PSoC Analog Coprocessorは、PSoC 5に搭載されているプログラマブルアナログブロックと48MHz駆動のARM Cortex-M0+を統合したPSoC 4ベースの製品で、アナログインタフェースの制御に特化しており、オペアンプを4チャネル、コンパレータを6チャネル、アナログ・マルチプレクサを1~38チャネル、アナログI/Oが38チャネル、そして12ビットSAR(逐次近似レジスタ) A/Dコンバータ(ADC)および10ビット シングルスロープADCを含む2個の専用ADC(アナログブロックを活用することで14ビットのΔΣ ADCの利用も可能)などを搭載しており、さまざまな用途に対応することを可能としている。

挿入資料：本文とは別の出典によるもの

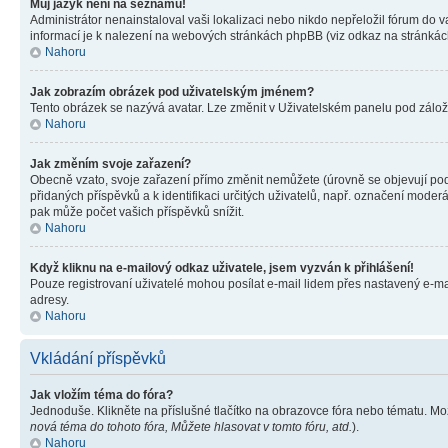
Můj jazyk není na seznamu!
Administrátor nenainstaloval vaši lokalizaci nebo nikdo nepřeložil fórum do 
informací je k nalezení na webových stránkách phpBB (viz odkaz na stránkách
Nahoru
Jak zobrazím obrázek pod uživatelským jménem?
Tento obrázek se nazývá avatar. Lze změnit v Uživatelském panelu pod záložko
Nahoru
Jak změním svoje zařazení?
Obecně vzato, svoje zařazení přímo změnit nemůžete (úrovně se objevují pod
přidaných příspěvků a k identifikaci určitých uživatelů, např. označení mode
pak může počet vašich příspěvků snížit.
Nahoru
Když kliknu na e-mailový odkaz uživatele, jsem vyzván k přihlášení!
Pouze registrovaní uživatelé mohou posílat e-mail lidem přes nastavený e-mai
adresy.
Nahoru
Vkládání příspěvků
Jak vložím téma do fóra?
Jednoduše. Klikněte na příslušné tlačítko na obrazovce fóra nebo tématu. Mo
nová téma do tohoto fóra, Můžete hlasovat v tomto fóru, atd.
).
Nahoru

同製品を開発した背景として同社は、「センサを活用した次世代システムの開発においては、センサの種類の増加、アナログ処理の向上などの要因により、高い処理性能が求められるようになってきたほか、複数のセンサの処理によるメモリの大容量化や、ネットワーク処理への対応、デザインサイクルの短縮、複数製品の同時展開などのニーズもあり、半導体にもそうした課題の解決が求められるようになってきたため」と説明する。

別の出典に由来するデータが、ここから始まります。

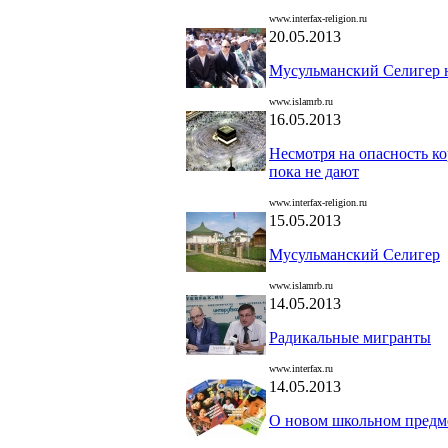
www.interfax-religion.ru
20.05.2013
Мусульманский Селигер н
www.islamrb.ru
16.05.2013
Несмотря на опасность ко
пока не дают
www.interfax-religion.ru
15.05.2013
Мусульманский Селигер
www.islamrb.ru
14.05.2013
Радикальные мигранты
www.interfax.ru
14.05.2013
О новом школьном предме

カスタムセンサインタフェースのデザインは、同社が提供する無料の統合開発環境(IDE)「PSoC Creator」を用いることで設計が可能。初めから用意されている用途別の回路例とコンポーネントコンフィギュレーションツールを活用することで、パラメータの変更だけで手軽に用途に応じた機能の開発が可能となるほか、アナログ・フロント・エンド(AFE)をPSoC内に統合してあるので、センサの数や種類の変更があっても、新たにホストプロセッサ側のソフトウェアの更新を行う必要がなく、パラメータの調整だけでプロトタイピングを実施することが可能になるとのことで、「従来の方式(プリント基板を新たにスピンさせるコストやソフトウェアの更新時間など)では40時間ほどかかっていた作業時間を4時間に短縮することができる」と同社は説明するほか、「システムに併せてアンプやマルチプレクサ、マイコンなどの組み合わせを考える必要があったが、IDE上で同様の機能の組み込みができるため、設計の簡素化を図ることができる」とする。
またプロトタイピングの容易化を目指したパイオニアキット「CY8CKIT-048」を49ドルで用意。PIRモーションセンサ、照度センサ、湿度センサ、誘導性の近接センサ、サーミスタなどを搭載しており、各種センサの取得データをリアルタイムで確認することができる。さらに、Arduinoシールドヘッダも用意してあるので、Arduinoと組み合わせて活用することも可能だ。
なお、PSoC Analog Coprocessorはすでにサンプル出荷を開始しており、2016年第4四半期の量産出荷を予定している。